Reducing Reliance on Pesticides in Turfgrass
Lowering the seeding rates can reduce the amount of pesticides and fertilizers needed for new turfgrass stands
Turfgrass is a highly managed commodity, especially in high income-generating settings like golf courses. Turfgrass managers may be reluctant to use IPM recommendations during the establishment of new golf greens, when pesticide and nutrient inputs are often substantial. Cornell turf specialist Frank Rossi explains that "They fear that IPM will compromise the aesthetics or functionality of the turf."
In the face of tremendous economic pressure to produce new grass quickly, turfgrass managers often increase grass seed rates above normal levels. Reducing seed rates sounds intuitively wrong in such circumstances, but the preliminary work of Rossi and of Eric Nelson, also of Cornell, indicates that it's the best move. Their data show that moderate seed rates actually lead to healthier stands than those achieved by excessive seeding. Crowding the seedlings apparently makes them more susceptible to diseases. This, in turn, means that supplemental fertilizer and fungicides will be required in high-seed areas to maintain the grass.
Visual cover ratings by Rossi and Nelson showed that the higher seed rate plots exhibited more rapid growth initially. But by six weeks after planting--about 40 percent of the way through the establishment phase for turfgrass--visual cover ratings were equalized among the plots.

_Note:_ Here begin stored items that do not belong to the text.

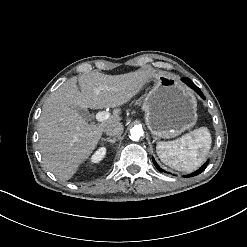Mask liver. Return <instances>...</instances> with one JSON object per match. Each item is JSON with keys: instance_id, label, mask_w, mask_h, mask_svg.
Returning <instances> with one entry per match:
<instances>
[{"instance_id": "obj_1", "label": "liver", "mask_w": 247, "mask_h": 247, "mask_svg": "<svg viewBox=\"0 0 247 247\" xmlns=\"http://www.w3.org/2000/svg\"><path fill=\"white\" fill-rule=\"evenodd\" d=\"M155 75L151 68L121 75L91 72L64 82L46 99L39 118V149L44 166L61 180L72 178L95 149L105 127L121 120L120 110L116 109L102 123L88 124L74 108L119 107Z\"/></svg>"}]
</instances>
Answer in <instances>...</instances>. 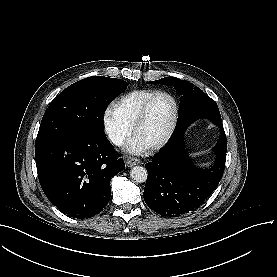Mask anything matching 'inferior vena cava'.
<instances>
[{"label":"inferior vena cava","instance_id":"obj_1","mask_svg":"<svg viewBox=\"0 0 277 277\" xmlns=\"http://www.w3.org/2000/svg\"><path fill=\"white\" fill-rule=\"evenodd\" d=\"M109 139L111 140V142L115 145H122L123 143V137L117 133V132H110L109 133Z\"/></svg>","mask_w":277,"mask_h":277}]
</instances>
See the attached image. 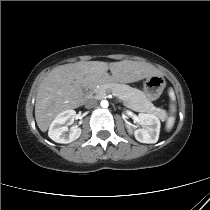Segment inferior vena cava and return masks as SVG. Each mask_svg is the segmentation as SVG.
<instances>
[{"label": "inferior vena cava", "mask_w": 210, "mask_h": 210, "mask_svg": "<svg viewBox=\"0 0 210 210\" xmlns=\"http://www.w3.org/2000/svg\"><path fill=\"white\" fill-rule=\"evenodd\" d=\"M97 104L98 102L96 99H89L85 102V107L90 109V108L96 107Z\"/></svg>", "instance_id": "602c4592"}]
</instances>
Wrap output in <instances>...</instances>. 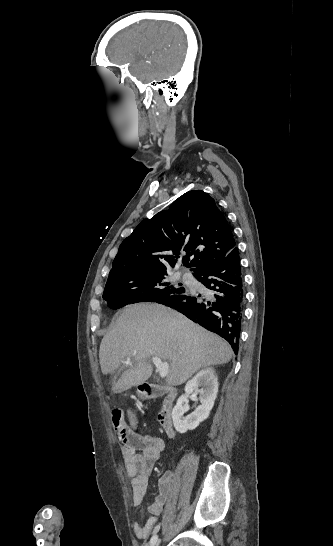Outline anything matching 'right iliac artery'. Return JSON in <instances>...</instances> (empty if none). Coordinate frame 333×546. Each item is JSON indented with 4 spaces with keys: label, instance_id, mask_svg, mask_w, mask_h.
<instances>
[{
    "label": "right iliac artery",
    "instance_id": "1",
    "mask_svg": "<svg viewBox=\"0 0 333 546\" xmlns=\"http://www.w3.org/2000/svg\"><path fill=\"white\" fill-rule=\"evenodd\" d=\"M157 541H158V536H157V535H153L152 538L150 539L149 546H155V544L157 543Z\"/></svg>",
    "mask_w": 333,
    "mask_h": 546
}]
</instances>
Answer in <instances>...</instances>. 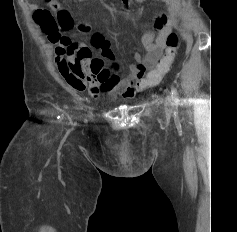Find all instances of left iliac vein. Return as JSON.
<instances>
[{
    "instance_id": "obj_1",
    "label": "left iliac vein",
    "mask_w": 237,
    "mask_h": 232,
    "mask_svg": "<svg viewBox=\"0 0 237 232\" xmlns=\"http://www.w3.org/2000/svg\"><path fill=\"white\" fill-rule=\"evenodd\" d=\"M165 105L167 109H170L171 106V98L168 96L165 101Z\"/></svg>"
}]
</instances>
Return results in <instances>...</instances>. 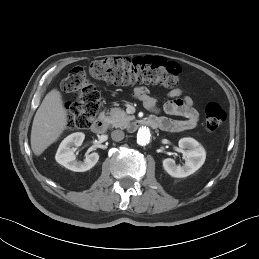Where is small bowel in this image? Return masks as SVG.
I'll return each mask as SVG.
<instances>
[{
    "instance_id": "obj_1",
    "label": "small bowel",
    "mask_w": 259,
    "mask_h": 259,
    "mask_svg": "<svg viewBox=\"0 0 259 259\" xmlns=\"http://www.w3.org/2000/svg\"><path fill=\"white\" fill-rule=\"evenodd\" d=\"M133 95L136 99L142 102L144 107L154 114L161 122V129L166 131H182L193 129L199 121V113L193 107V100L189 96L182 97V90L174 88L170 90L167 96L170 98L165 102L163 110L168 115L181 116L182 120H175L168 117L157 116L159 107L156 99L152 97L145 87H136Z\"/></svg>"
}]
</instances>
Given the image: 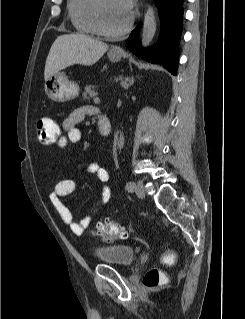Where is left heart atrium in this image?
Masks as SVG:
<instances>
[{"mask_svg":"<svg viewBox=\"0 0 245 319\" xmlns=\"http://www.w3.org/2000/svg\"><path fill=\"white\" fill-rule=\"evenodd\" d=\"M120 8L125 12L130 14L133 8V0H117Z\"/></svg>","mask_w":245,"mask_h":319,"instance_id":"39dd6f15","label":"left heart atrium"}]
</instances>
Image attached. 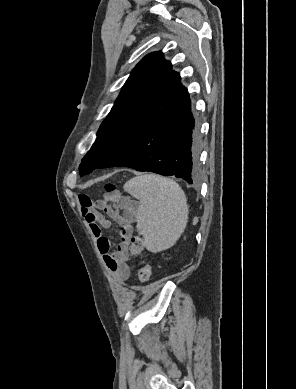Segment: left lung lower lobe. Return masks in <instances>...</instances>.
<instances>
[{
	"mask_svg": "<svg viewBox=\"0 0 296 389\" xmlns=\"http://www.w3.org/2000/svg\"><path fill=\"white\" fill-rule=\"evenodd\" d=\"M99 168L125 166L192 184L197 173L198 124L179 74L109 127L94 147Z\"/></svg>",
	"mask_w": 296,
	"mask_h": 389,
	"instance_id": "1",
	"label": "left lung lower lobe"
}]
</instances>
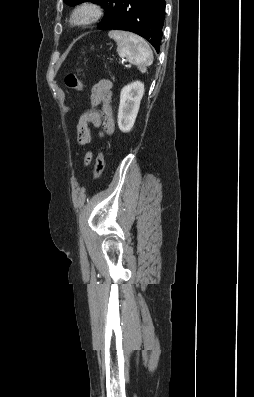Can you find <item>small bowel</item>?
I'll return each instance as SVG.
<instances>
[{"instance_id": "1", "label": "small bowel", "mask_w": 254, "mask_h": 397, "mask_svg": "<svg viewBox=\"0 0 254 397\" xmlns=\"http://www.w3.org/2000/svg\"><path fill=\"white\" fill-rule=\"evenodd\" d=\"M112 83L103 79L97 82L91 89L90 109L84 112L77 124L78 142L86 145L91 141L90 125L100 129V136L110 135L114 132L115 124L112 110ZM101 106V110L97 107ZM92 160V153L85 156L84 164L89 165Z\"/></svg>"}]
</instances>
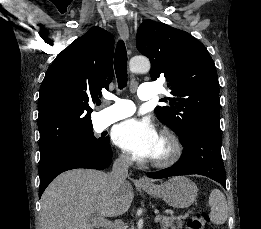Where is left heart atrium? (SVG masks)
I'll list each match as a JSON object with an SVG mask.
<instances>
[{"mask_svg":"<svg viewBox=\"0 0 261 229\" xmlns=\"http://www.w3.org/2000/svg\"><path fill=\"white\" fill-rule=\"evenodd\" d=\"M114 141L132 152L135 157L150 159L157 150L160 137L150 121L129 119L117 126Z\"/></svg>","mask_w":261,"mask_h":229,"instance_id":"left-heart-atrium-1","label":"left heart atrium"}]
</instances>
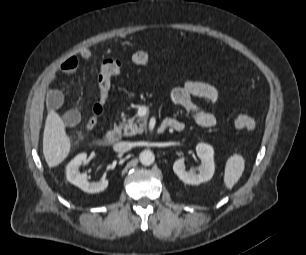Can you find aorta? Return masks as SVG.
<instances>
[{
	"label": "aorta",
	"mask_w": 306,
	"mask_h": 255,
	"mask_svg": "<svg viewBox=\"0 0 306 255\" xmlns=\"http://www.w3.org/2000/svg\"><path fill=\"white\" fill-rule=\"evenodd\" d=\"M140 162L144 166H150L154 163L155 156L150 150H144L139 156Z\"/></svg>",
	"instance_id": "obj_1"
}]
</instances>
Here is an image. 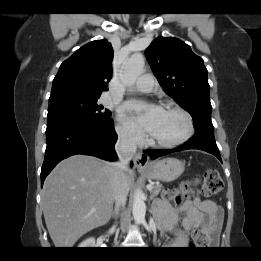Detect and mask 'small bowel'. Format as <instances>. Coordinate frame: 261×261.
Returning a JSON list of instances; mask_svg holds the SVG:
<instances>
[{"mask_svg":"<svg viewBox=\"0 0 261 261\" xmlns=\"http://www.w3.org/2000/svg\"><path fill=\"white\" fill-rule=\"evenodd\" d=\"M161 219L164 229L180 234L179 222L184 231L194 232L200 228L212 227V240L215 241L220 231L223 213L221 208L212 200H201L199 196L186 199L182 204L173 207L164 204L161 209ZM180 215L182 219L180 221Z\"/></svg>","mask_w":261,"mask_h":261,"instance_id":"obj_1","label":"small bowel"}]
</instances>
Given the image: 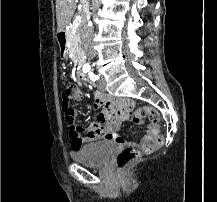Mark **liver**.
<instances>
[{
    "label": "liver",
    "instance_id": "1",
    "mask_svg": "<svg viewBox=\"0 0 217 202\" xmlns=\"http://www.w3.org/2000/svg\"><path fill=\"white\" fill-rule=\"evenodd\" d=\"M75 10V0H56L57 32H63L70 24Z\"/></svg>",
    "mask_w": 217,
    "mask_h": 202
}]
</instances>
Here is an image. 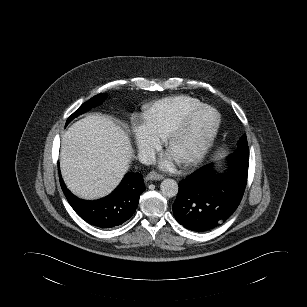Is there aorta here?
Here are the masks:
<instances>
[{"label": "aorta", "mask_w": 307, "mask_h": 307, "mask_svg": "<svg viewBox=\"0 0 307 307\" xmlns=\"http://www.w3.org/2000/svg\"><path fill=\"white\" fill-rule=\"evenodd\" d=\"M160 189L164 196L174 197L178 193V184L173 179H164L160 185Z\"/></svg>", "instance_id": "aorta-1"}]
</instances>
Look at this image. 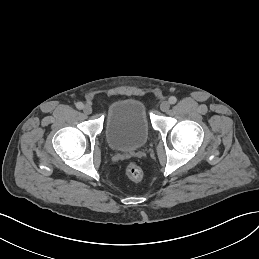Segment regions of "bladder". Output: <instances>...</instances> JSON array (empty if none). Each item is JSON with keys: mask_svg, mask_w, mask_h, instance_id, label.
Returning a JSON list of instances; mask_svg holds the SVG:
<instances>
[{"mask_svg": "<svg viewBox=\"0 0 259 259\" xmlns=\"http://www.w3.org/2000/svg\"><path fill=\"white\" fill-rule=\"evenodd\" d=\"M105 136L114 150L141 148L149 137V122L143 102L125 97L111 103L106 116Z\"/></svg>", "mask_w": 259, "mask_h": 259, "instance_id": "31cf9c89", "label": "bladder"}]
</instances>
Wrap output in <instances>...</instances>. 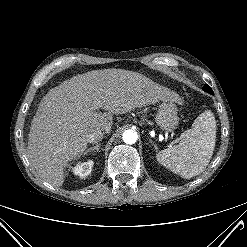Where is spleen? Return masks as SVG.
<instances>
[{
	"mask_svg": "<svg viewBox=\"0 0 247 247\" xmlns=\"http://www.w3.org/2000/svg\"><path fill=\"white\" fill-rule=\"evenodd\" d=\"M216 141V120L209 110L201 113L192 128L180 135L179 144L160 151L157 161L179 174L190 179L202 173L208 165Z\"/></svg>",
	"mask_w": 247,
	"mask_h": 247,
	"instance_id": "3e777b00",
	"label": "spleen"
}]
</instances>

There was no benefit from the increased seed rates.
Absent any aesthetic arguments for or against various seed rates, the decision on how much seed to use should take into account the following advantages of low seed rates: 1) disease incidence tends to be less; 2) maintenance costs are lower due to lessened reliance on pesticides and fertilizers; and 3) ability to produce tillers (daughter plants that grow from the base of grass plants) is enhanced, leading to better traffic tolerance. More research is needed to verify these results, but these first-year results should alert turfgrass managers to some new ways to handle the pressures of the turf establishment phase.